Sospetti che, tra l’altro, vennero confermati dal pentito di Gomorra, Carmine Schiavone. Don Cesare aveva deciso di appoggiare quella battaglia dei suoi parrocchiani odiando la violenza e la sopraffazione che era contro il suo modo di essere e di amare Cristo e la vita. Evidentemente quel comitato era scomodo. Dava fastidio. La mattina del trenta marzo la perpetua, come ogni giorno, salì in casa dell’anziano sacerdote per accudirlo. Fece le scale raggiungendo il piano sopraelevato dove si trovava l’alloggio di Don Boschin. Notò subito il disordine ed esclamò: “Don Cesare ma cos’è questa confusione?” Non udendo risposta si recò nella camera da letto del religioso e trovò qualcosa di terribile: Cesare Boschin era morto, incaprettato, legato mani e piedi e imbavagliato con il nastro adesivo. Un asciugamano sporco del suo sangue era appoggiato sui piedi. Terrorizzata e piangente diede l’allarme. Il sacerdote era stato assassinato.

All’arrivo degli altri parrocchiani e, quindi, delle forze dell’ordine, si notò che tutto era stato messo sotto sopra da chi lo aveva ucciso. Ma, la cosa che balzò immediatamente agli occhi, fu che il portafogli era intatto con ancora dentro 800mila Lire di Don Cesare. Eppure, a dispetto dell’evidenza testarda, sulla stampa del giorno dopo, si disse che quella morte probabilmente doveva essere il frutto di una rapina ad opera dei tossicodipendenti della zona che lo stesso Boschin accudiva sia spiritualmente che materialmente. Inoltre, altri soldi, che si trovavano tra i libri del Parroco, non furono neppure toccati.

Altro elemento sconvolgente, che ricorda altri episodi della storia del nostro Paese ben più famosi, fu che i carabinieri scoprirono la mancanza di due agende di Don Boschin, su cui  il sacerdote annotava minuziosamente ogni evento, notizia, informazione. E fu nello stesso stile con cui si disse che don Diana fu ucciso perché molestava delle giovani ragazze, che venne vociferato che il movente dell’omicidio Boschin dovesse essere ricercato nella sua predilezione per i minorenni. Cosa assolutamente e categoricamente falsa, tanto da essere smentita dai suoi parrocchiani e dagli stessi bambini di allora, ormai grandi, che stavano serenamente vicino al sacerdote senza mai aver ricevuto pressione o violenza di sorta.

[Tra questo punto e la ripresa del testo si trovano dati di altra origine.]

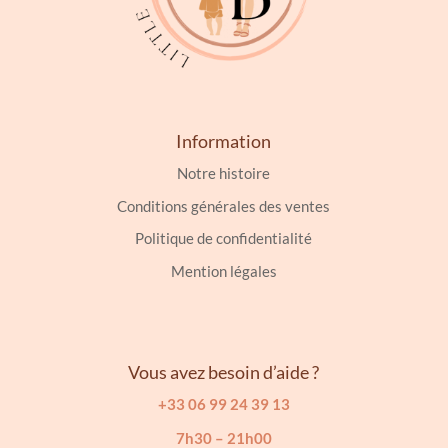
Information
Notre histoire
Conditions générales des ventes
Politique de confidentialité
Mention légales
Vous avez besoin d’aide ?
+33 06 99 24 39 13
7h30 – 21h00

 Il messaggio veicolato con quell’atto di assurda violenza, fu chiaro. Il comitato a difesa del borgo fece un passo indietro e placò le sue attività, fino a cessarle del tutto di lì a poco. Tuttora non si conoscono i nomi dei responsabili dell’omicidio. Tuttora, i fedeli di Borgo Montello portano fiori sulla tomba di Don Boschin. Lì, in quel luogo a soli sessanta kilometri da Roma, più di qualcuno sta vincendo la paura e ha voglia di parlare. Per non dimenticare.